Rebels “forced the sisters to evacuate and to follow them toward Yabroud,” Zenari told Reuters from Damascus via telephone, adding that he did not know the reasons for the nuns being forced to leave.

The rebels then relocated the nuns from the Greek Orthodox monastery of Mar Thecla to the nearby town of Yabrud, the Vatican envoy to Syria added.

In the video, broadcast by Al Jazeera, more than a dozen nuns were filmed in their traditional black garments sitting on couches around a room.

Asked by a man not seen in the footage if they had been taken against their will, one of the nuns denied it, saying they had left the monastery to escape the shelling, and that they would be released after two days.

"We are being treated well. They brought us from the convent, out from under the shelling ... they rescued us, and we're very happy with them," another nun said.

No mention was made about when or where the video was filmed.

RT Arabic talked to Mahmoud Diab, the Sunni imam of the town, who doubted the footage was taken with the nuns’ voluntary agreement.

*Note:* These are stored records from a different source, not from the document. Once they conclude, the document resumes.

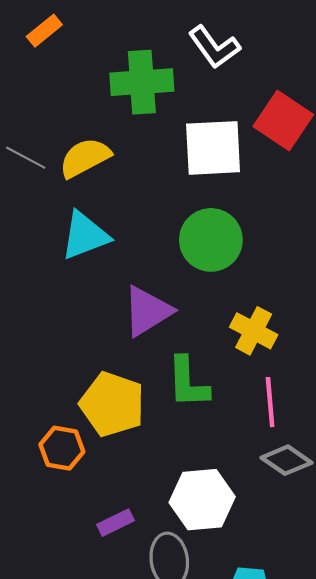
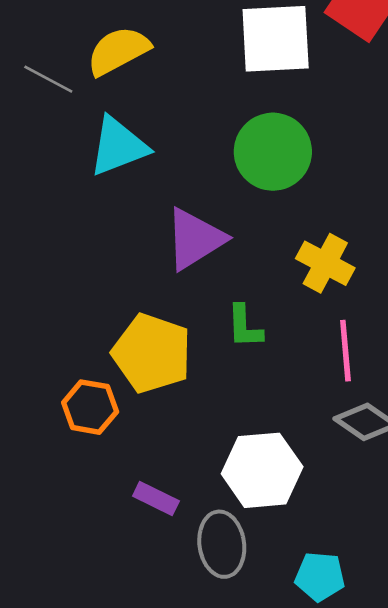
gray line: (26, 158) -> (48, 79), moved
green L-shape: (188, 382) -> (245, 326), size x0.7
purple rectangle: (116, 523) -> (156, 499), turned 52

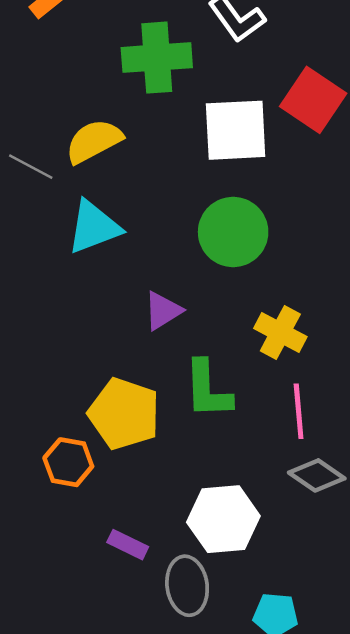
purple triangle: (195, 239) -> (163, 311), size x0.7
green L-shape: (245, 326) -> (208, 389), size x1.5

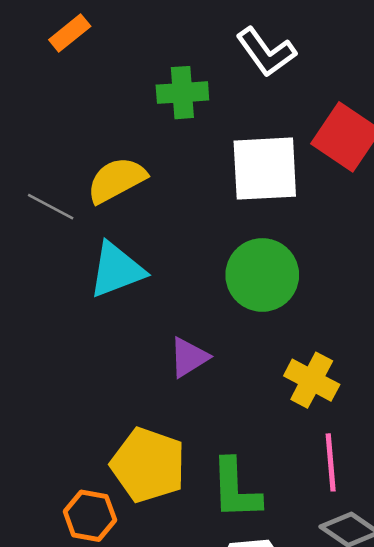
green cross: (157, 58) -> (182, 93), size x0.7
green L-shape: (208, 389) -> (236, 489), moved

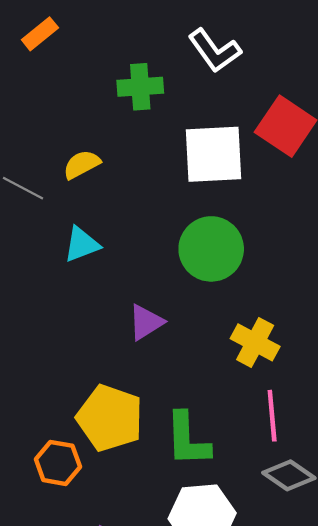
yellow semicircle: (117, 180) -> (82, 164), size x0.7
cyan triangle: (117, 270) -> (82, 244), size x0.7

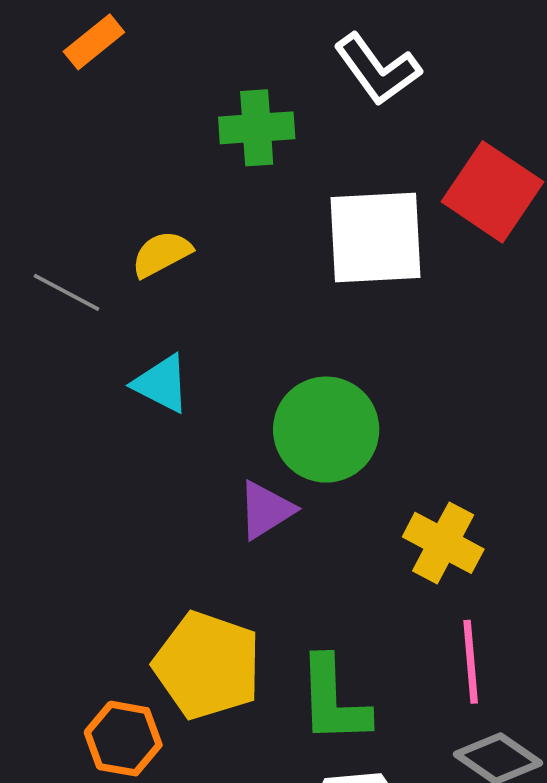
cyan triangle: (82, 244) -> (162, 384), turned 48
green circle: (211, 249) -> (326, 430), moved

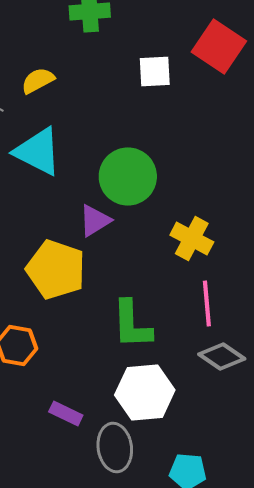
white square: (375, 238) -> (155, 72), size x0.6
cyan triangle: (162, 384) -> (38, 152), size x1.5
yellow pentagon: (207, 665) -> (56, 270), moved

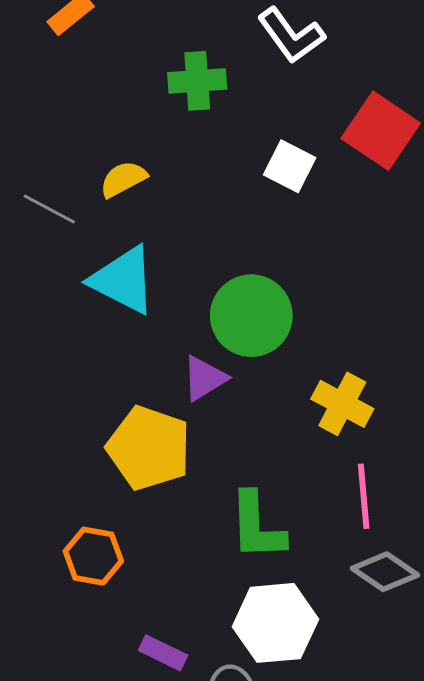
white square: (155, 72) -> (290, 166), turned 30

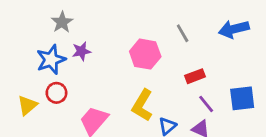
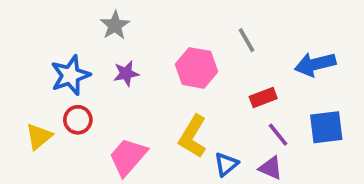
gray star: (62, 22) -> (115, 25), moved
blue arrow: (234, 29) -> (315, 64), moved
purple star: (81, 51) -> (126, 73), moved

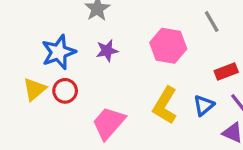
yellow triangle: (39, 136) -> (34, 89), moved
blue triangle: (226, 164) -> (204, 105), moved

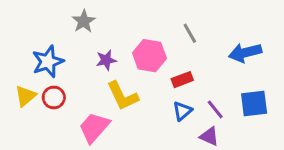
purple star: (107, 51) -> (106, 60), moved
red rectangle: (226, 72) -> (182, 80), moved
yellow L-shape: (165, 105) -> (123, 96), moved, turned -56

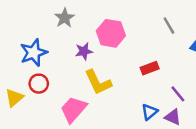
gray line: (190, 33) -> (169, 26), moved
pink hexagon: (149, 56) -> (111, 33), moved
yellow triangle: (25, 96) -> (14, 98), moved
blue triangle: (182, 111) -> (150, 112), moved

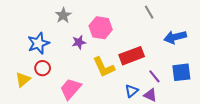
gray line: (169, 26) -> (149, 12), moved
red rectangle: (150, 68) -> (132, 56), size x1.6
yellow L-shape: (98, 82) -> (104, 67), moved

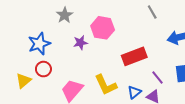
yellow L-shape: (104, 67) -> (106, 85), moved

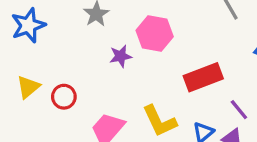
blue star: (39, 44) -> (28, 25), moved
yellow triangle: (23, 81) -> (28, 87), moved

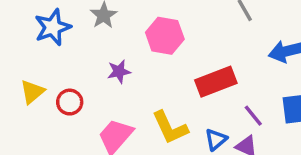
blue star: (28, 25) -> (53, 27), moved
purple star: (121, 56) -> (119, 71), moved

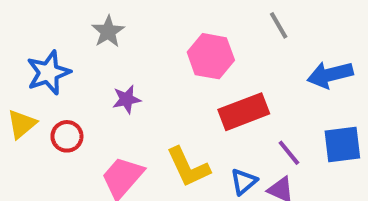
blue star: (53, 27) -> (48, 73), moved
pink hexagon: (165, 36) -> (211, 56), moved

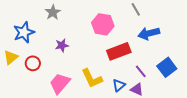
blue arrow: (330, 75) -> (149, 33), moved
blue square: (342, 145) -> (167, 67), turned -30

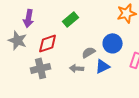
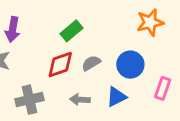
red diamond: (48, 43) -> (60, 65), moved
gray semicircle: (89, 52) -> (91, 63), moved

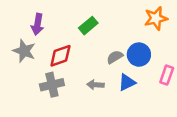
gray semicircle: (91, 63) -> (115, 57), moved
red diamond: (60, 65) -> (60, 56), moved

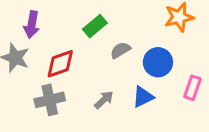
gray semicircle: (115, 57) -> (120, 50), moved
gray arrow: (95, 85) -> (104, 100), turned 133

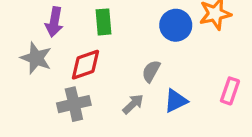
green rectangle: (95, 26) -> (103, 22), moved, turned -55
gray semicircle: (120, 50) -> (151, 71), moved, turned -30
blue circle: (158, 62) -> (176, 25), moved

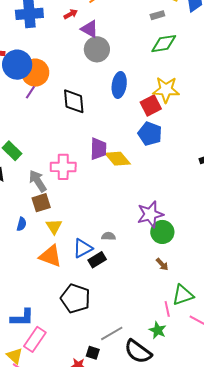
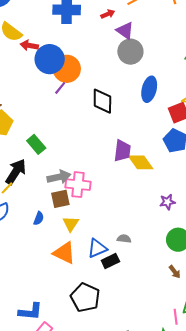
pink cross: (63, 167) -> (78, 185), moved
gray arrow: (38, 181) -> (59, 177), turned 105
purple star: (150, 214) -> (167, 202), moved, size x0.6

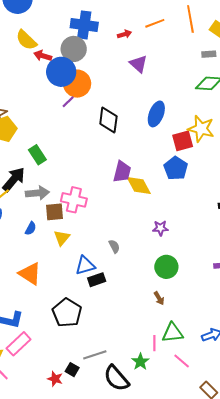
purple triangle: (125, 31) -> (138, 64), moved
gray circle: (130, 52) -> (74, 49), moved
gray arrow: (59, 177) -> (37, 193), moved
gray semicircle: (124, 239) -> (114, 246), moved, turned 48
orange triangle: (64, 253) -> (30, 274), moved

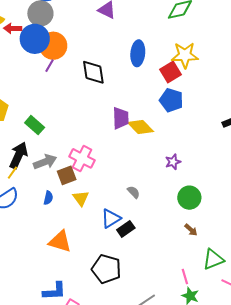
pink cross: (74, 200) -> (82, 158), turned 30
pink line: (154, 343) -> (185, 277), moved

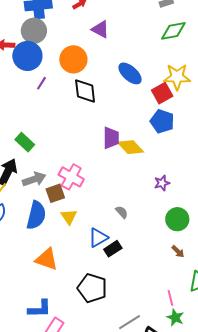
orange circle: (53, 46) -> (73, 59), moved
blue ellipse: (138, 53) -> (130, 73), turned -55
blue semicircle: (48, 198) -> (36, 215), size x2.0

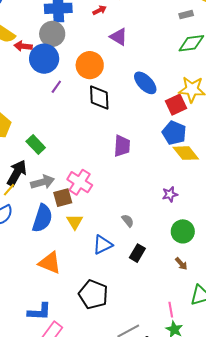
yellow diamond: (131, 147) -> (186, 153), moved
black rectangle: (113, 249) -> (137, 253), moved, turned -30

“We know they cannot exercise free will and [have to] say what the armed kidnappers order them to. This is not the first statement of this kind; a similar one appeared when militants assaulted Maaloula for the first time.”

The pan-Arab Asharq al-Awsat newspaper on Friday reported that a militant group, "Free Qalamoun," had claimed responsibility for the kidnapping of the sisters and wanted to exchange them for a thousand female prisoners said to be held by the government.

Diab doubted such demands could be met.

“We are working hard to release the women without preconditions,” he told RT Arabic. “Actually, there are no so many women in Syrian prisons.”

Diab slammed the kidnappers for using the nuns to manipulate world media and promote own goals.

“We object to using the nuns as a [commodity]. Before Maaloula came under fresh attack, we were just one step away from reaching an agreement to release other Christian brothers and sisters from the town. The nuns are not their only hostages,” he said.

Syria's Christian minority has sometimes found itself caught in the middle of the fighting in the civil war, which, having started in March of 2011, is quickly approaching its third year.